Perlu diingat bagaimana wartawan bekerja setiap hari. Banyak yang bekerja dibawah tekanan, didalam kondisi bising dan sesak. Berebut mendapatkan sebuah informasi. Perkerjaan wartawan saya rasa adalah pekerjaan yang tidak tahu waktu, tidak tahu tempat, atau dengan siapa wartawan tersebut akan berurusan nantinya. Belum lagi persaingan sesama media untuk menjadi yang terupdate, teraktual, tereksklusif, dan anti mainstream.

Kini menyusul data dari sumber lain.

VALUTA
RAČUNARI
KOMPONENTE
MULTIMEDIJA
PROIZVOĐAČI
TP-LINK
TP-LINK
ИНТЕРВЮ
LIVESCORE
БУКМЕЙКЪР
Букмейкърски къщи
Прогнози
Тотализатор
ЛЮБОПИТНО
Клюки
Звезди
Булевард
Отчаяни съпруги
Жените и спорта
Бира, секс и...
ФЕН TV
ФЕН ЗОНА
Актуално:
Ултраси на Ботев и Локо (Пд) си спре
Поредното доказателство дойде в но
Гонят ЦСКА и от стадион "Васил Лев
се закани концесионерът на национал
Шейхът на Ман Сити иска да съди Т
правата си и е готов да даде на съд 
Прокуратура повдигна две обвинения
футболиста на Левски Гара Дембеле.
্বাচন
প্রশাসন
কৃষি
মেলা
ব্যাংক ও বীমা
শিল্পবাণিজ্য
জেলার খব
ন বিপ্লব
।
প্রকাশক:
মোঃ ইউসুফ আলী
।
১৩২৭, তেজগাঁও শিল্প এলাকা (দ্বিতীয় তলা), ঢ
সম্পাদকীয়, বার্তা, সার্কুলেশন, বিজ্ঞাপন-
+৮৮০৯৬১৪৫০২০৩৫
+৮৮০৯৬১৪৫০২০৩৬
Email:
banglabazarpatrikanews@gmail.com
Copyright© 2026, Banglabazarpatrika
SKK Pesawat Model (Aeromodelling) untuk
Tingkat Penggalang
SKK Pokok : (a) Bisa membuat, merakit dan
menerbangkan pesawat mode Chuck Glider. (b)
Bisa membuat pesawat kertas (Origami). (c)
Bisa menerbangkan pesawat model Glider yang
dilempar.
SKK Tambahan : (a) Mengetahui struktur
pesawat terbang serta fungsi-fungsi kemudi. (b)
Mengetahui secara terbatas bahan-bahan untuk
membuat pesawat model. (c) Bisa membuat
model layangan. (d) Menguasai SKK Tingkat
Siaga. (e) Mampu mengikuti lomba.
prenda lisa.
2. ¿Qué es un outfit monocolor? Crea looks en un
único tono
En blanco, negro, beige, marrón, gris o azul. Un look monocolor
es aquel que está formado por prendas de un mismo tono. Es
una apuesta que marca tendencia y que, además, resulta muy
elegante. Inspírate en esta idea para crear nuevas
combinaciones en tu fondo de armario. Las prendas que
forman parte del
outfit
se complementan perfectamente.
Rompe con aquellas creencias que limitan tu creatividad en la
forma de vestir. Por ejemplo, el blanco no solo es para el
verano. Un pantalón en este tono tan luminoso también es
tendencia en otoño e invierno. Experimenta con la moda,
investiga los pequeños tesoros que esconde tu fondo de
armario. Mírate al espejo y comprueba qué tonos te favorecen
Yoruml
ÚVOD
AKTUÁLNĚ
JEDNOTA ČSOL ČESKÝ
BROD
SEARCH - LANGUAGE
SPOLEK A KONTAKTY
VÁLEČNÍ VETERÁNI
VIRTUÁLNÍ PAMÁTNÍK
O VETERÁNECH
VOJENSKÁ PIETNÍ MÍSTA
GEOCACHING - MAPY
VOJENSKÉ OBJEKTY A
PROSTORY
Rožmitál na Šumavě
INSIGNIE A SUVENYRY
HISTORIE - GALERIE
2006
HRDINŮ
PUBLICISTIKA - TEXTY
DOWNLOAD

Walaupun demikian, wartawan selalu bisa memutar otak untuk mencapai target mereka di media, apakah itu kepentingan pribadi ataupun publik yang akan menjawab tanya khalayak. Seperti di dalam film Mad City yang diperankan oleh Dustin Hoffman (Max) dan John Travolta yang masih muda sekali (Sam), diperlihatkan dengan jelas dan tanpa tersirat bagaimana wartawan dan media bekerja. Salah satunya dengan membentuk opini publik.

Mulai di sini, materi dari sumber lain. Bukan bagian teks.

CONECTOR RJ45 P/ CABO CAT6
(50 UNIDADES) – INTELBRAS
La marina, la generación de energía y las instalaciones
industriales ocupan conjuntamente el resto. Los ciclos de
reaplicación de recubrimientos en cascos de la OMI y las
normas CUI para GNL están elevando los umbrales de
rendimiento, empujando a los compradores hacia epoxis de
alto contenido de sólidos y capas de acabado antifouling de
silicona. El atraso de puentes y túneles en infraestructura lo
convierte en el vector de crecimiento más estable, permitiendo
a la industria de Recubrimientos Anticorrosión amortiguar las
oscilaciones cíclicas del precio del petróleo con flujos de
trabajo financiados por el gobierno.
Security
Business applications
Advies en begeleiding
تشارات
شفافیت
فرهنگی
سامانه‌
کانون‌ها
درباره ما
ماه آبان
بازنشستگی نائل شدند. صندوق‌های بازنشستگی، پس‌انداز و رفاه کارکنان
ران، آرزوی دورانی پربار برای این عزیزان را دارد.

Diawal film, Max Brackett seorang wartawan yang sedang meliput sebuah museum tidak sengaja terjebak didalam situasi antara Mrs. Banks yang merupakan mantan atasan Sam Balley yang meminta (paksa) kembali pekerjaannya demi menghidupi istri dan anaknya. Selama meminta paksa kembali pekerjaannya, tanpa direncanakn ia melakukan penyanderaan terhadap orang-orang yang berada di dalam museum termasuk Mrs. Banks, seorang guru beserta murid-muridnya, dan menembak mantan rekan kerjanya sendiri, seorang pria berkulit hitam. What a mess you’ve made, dude.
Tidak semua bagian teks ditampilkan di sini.